Study will determine feasibility of I-81 expansion plan in Pa.

April 23, 2002|BY STACEY DANZUSO

CHAMBERSBURG, Pa. - A $2 million study will determine the feasibility of widening Interstate 81 to six lanes from the Maryland/Pennsylvania state line to north of Harrisburg, Pa.

The Pennsylvania Department of Transportation recently signed a contract with a Philadelphia-based consultant to begin the 24-month study.

The study will evaluate the potential of widening the existing four-lane highway to six lanes, focusing on widening within the existing right-of-way and lengthening acceleration/deceleration lanes, said State Sen. Terry Punt, R-Franklin.

"The first phase of the study involves traffic studies, engineering and an environmental inventory of the corridor and development of a regional advisory committee to gain input on the project," Punt said.


The environmental overview will address air quality, wetlands, regional growth, noise and traffic.

Punt announced last May that PennDOT committed to widening the heavily traveled highway, in keeping with plans in Maryland, West Virginia and Virginia to expand parts of I-81 in those states.

The project will encompass 77 miles of highway from the Maryland/Pennsylvania boarder to Pa. 581south of Harrisburg, where it already is six lanes, and from the Interstate 83 interchange in Dauphin County to the Interstate 78 interchange in Lebanon County.

The key arguments for widening the highway are traffic volume and safety.

With anywhere from 40,000 to 80,000 vehicles traveling on I-81 in Pennsylvania daily, the interstate is the second-most traveled north-south highway in the East. Only Interstate 95 is busier.

Punt said motorists won't notice any physical activity during the study other than some traffic counters.

"We're really gathering and assembling information we need to move into the next phase, which is engineering and design," he said.

It will be several years before Franklin County residents see any construction.

"The best-case scenario is five years," Punt said.

Construction could take eight or nine years depending on what the study determines, Punt said.

The cost of the project is estimated at $400 million to $600 million, paid for with state and federal funds.
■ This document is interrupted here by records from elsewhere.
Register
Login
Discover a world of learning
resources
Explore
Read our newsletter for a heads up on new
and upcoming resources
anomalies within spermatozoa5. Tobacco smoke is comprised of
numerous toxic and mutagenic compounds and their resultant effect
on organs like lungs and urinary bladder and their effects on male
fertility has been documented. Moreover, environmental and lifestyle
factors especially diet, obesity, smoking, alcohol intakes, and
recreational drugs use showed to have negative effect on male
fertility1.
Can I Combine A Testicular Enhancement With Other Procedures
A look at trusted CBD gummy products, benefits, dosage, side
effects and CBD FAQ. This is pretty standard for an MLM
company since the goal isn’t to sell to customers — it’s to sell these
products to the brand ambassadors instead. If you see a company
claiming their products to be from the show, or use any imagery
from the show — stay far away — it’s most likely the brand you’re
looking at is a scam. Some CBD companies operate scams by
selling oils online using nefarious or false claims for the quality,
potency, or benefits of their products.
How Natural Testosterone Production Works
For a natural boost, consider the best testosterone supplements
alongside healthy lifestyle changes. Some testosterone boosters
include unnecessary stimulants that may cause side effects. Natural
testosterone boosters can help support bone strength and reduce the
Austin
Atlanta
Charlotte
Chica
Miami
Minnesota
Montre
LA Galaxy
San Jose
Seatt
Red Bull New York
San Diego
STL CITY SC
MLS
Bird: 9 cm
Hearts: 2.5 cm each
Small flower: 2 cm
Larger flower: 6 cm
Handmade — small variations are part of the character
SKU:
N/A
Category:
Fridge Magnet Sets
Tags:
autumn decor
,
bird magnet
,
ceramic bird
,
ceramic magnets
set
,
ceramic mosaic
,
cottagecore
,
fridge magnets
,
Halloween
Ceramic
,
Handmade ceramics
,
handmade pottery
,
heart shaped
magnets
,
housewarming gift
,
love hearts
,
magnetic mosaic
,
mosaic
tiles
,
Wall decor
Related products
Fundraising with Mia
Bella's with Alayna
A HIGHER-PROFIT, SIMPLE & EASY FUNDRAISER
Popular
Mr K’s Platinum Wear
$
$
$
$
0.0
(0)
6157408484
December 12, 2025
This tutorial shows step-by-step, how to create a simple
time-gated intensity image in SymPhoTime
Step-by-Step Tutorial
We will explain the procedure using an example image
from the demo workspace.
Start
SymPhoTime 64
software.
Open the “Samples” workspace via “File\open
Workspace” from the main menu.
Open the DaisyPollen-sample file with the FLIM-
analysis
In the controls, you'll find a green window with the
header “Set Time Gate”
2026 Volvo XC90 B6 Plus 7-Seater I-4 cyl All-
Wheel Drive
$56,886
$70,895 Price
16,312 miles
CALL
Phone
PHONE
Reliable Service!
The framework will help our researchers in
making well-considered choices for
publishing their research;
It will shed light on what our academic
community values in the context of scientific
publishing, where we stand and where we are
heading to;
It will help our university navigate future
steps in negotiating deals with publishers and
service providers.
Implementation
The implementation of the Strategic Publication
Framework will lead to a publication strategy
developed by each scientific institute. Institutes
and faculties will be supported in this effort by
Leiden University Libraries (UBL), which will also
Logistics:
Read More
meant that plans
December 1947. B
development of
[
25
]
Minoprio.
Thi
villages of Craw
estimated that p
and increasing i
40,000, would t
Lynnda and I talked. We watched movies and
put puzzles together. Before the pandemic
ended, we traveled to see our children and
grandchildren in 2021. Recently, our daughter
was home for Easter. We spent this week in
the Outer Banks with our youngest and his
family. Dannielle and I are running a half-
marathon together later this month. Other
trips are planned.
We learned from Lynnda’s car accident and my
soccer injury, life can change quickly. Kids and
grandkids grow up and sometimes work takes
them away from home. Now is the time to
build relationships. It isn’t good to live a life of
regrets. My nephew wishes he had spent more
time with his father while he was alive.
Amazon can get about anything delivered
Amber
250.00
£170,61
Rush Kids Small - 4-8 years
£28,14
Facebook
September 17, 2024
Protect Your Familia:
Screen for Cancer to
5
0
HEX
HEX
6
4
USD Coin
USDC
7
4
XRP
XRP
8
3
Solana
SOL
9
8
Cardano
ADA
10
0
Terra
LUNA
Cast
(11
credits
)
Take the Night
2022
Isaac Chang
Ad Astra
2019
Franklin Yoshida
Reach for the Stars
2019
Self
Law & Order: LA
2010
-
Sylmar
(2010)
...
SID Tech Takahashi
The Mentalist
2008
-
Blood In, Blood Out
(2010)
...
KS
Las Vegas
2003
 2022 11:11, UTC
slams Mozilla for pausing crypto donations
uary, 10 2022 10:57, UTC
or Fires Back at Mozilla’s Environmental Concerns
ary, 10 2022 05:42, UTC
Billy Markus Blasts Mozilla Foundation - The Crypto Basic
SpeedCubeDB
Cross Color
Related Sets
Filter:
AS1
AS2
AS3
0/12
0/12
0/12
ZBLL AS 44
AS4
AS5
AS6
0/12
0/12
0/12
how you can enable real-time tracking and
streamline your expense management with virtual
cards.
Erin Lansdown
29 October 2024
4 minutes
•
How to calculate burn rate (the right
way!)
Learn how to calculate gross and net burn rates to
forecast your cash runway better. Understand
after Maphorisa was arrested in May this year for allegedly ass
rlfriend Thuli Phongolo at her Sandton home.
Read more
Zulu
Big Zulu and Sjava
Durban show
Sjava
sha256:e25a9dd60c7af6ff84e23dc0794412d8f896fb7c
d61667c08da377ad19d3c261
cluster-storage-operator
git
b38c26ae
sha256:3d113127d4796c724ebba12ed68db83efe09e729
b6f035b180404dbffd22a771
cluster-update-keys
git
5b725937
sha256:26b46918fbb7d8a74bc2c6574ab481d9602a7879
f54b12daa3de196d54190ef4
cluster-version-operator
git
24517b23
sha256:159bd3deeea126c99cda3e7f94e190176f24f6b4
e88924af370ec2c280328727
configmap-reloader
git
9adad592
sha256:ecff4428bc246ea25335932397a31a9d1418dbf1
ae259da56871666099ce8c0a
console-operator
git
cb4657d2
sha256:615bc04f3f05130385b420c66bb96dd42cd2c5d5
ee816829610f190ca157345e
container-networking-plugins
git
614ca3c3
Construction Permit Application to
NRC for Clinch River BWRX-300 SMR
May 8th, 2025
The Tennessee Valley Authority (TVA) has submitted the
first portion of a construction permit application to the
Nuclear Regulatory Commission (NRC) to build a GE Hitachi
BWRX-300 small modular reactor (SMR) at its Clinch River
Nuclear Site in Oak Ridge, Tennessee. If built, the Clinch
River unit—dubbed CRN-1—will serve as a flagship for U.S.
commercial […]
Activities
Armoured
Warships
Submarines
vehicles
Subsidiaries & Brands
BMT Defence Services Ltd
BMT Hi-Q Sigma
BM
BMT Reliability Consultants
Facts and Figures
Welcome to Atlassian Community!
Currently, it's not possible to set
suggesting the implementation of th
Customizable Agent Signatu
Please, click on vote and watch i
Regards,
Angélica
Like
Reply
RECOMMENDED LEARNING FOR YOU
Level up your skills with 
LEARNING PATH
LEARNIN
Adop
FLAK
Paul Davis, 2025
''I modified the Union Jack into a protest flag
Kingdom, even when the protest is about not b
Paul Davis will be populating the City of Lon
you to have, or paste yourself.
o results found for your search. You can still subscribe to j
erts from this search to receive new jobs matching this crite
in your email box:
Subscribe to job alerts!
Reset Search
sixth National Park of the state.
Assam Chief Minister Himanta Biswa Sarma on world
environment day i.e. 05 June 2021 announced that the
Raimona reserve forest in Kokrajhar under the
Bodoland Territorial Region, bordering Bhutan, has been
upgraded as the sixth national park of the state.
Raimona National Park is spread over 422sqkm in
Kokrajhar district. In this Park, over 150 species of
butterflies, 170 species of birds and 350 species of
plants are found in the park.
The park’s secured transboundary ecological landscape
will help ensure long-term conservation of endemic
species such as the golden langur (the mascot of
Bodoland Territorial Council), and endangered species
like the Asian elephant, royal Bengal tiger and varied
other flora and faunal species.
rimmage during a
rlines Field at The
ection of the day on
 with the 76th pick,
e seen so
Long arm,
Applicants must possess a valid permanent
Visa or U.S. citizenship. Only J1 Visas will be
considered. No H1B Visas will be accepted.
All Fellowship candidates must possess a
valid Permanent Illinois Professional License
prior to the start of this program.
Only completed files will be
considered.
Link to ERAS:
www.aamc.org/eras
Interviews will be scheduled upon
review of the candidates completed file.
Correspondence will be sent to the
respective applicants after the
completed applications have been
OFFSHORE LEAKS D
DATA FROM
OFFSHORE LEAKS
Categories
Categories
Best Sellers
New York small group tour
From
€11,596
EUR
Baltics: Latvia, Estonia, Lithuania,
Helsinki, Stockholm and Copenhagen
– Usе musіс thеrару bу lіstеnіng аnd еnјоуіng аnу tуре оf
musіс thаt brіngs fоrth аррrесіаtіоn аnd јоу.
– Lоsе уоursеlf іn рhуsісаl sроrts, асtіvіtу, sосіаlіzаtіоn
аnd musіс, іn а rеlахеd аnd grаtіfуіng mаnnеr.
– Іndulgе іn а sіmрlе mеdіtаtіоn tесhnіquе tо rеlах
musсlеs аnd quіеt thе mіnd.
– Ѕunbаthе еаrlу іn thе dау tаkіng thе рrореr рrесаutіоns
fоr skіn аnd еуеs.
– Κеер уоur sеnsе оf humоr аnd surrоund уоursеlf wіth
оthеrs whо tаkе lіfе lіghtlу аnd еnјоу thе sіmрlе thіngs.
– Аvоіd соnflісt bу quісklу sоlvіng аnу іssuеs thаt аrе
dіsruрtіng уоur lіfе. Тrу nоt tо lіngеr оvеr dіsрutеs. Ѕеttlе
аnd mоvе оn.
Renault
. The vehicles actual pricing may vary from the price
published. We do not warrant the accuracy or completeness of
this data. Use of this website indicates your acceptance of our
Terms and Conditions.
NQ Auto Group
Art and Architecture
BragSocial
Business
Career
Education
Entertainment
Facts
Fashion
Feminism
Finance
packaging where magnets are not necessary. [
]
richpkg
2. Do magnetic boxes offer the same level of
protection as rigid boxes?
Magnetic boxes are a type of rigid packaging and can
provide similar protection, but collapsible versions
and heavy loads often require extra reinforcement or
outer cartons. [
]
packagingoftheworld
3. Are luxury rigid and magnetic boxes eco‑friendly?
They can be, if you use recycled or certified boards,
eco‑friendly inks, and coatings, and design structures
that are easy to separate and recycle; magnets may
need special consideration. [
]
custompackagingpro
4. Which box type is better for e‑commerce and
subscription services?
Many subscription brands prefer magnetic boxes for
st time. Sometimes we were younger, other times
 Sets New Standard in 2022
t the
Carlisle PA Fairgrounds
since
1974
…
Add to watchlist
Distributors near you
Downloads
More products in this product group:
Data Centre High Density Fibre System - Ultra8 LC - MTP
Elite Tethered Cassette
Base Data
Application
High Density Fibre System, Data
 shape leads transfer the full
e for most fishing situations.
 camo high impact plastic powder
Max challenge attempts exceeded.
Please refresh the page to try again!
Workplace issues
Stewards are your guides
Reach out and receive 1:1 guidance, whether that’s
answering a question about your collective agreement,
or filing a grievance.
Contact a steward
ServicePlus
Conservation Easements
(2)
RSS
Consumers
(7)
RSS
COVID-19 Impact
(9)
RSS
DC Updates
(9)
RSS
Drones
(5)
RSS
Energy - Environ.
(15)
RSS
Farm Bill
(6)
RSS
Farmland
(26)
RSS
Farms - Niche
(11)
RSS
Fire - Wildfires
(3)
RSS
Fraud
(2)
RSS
Punt said the actual price tag won't be available until after the engineering and design work.

PennDOT Spokesman Greg Penny said the current contract is significant because the agency wasn't even considering widening the highway until last year.

"Our focus was to preserve or fix existing roadways," Penny said. "Sen. Punt really pushed to get the feasibility study under way and to get a handle on how much it will cost."

A Web site updating the study will be established within the next couple of months to keep the public informed on the progress, Penny said.

Public meetings likely won't begin until the fall because of the amount of information to be collected and analyzed, Punt said.

PennDOT selected DMJM & Harris, a Philadelphia engineering company, to perform the study. Other firms will assist with the traffic analysis and environmental overview.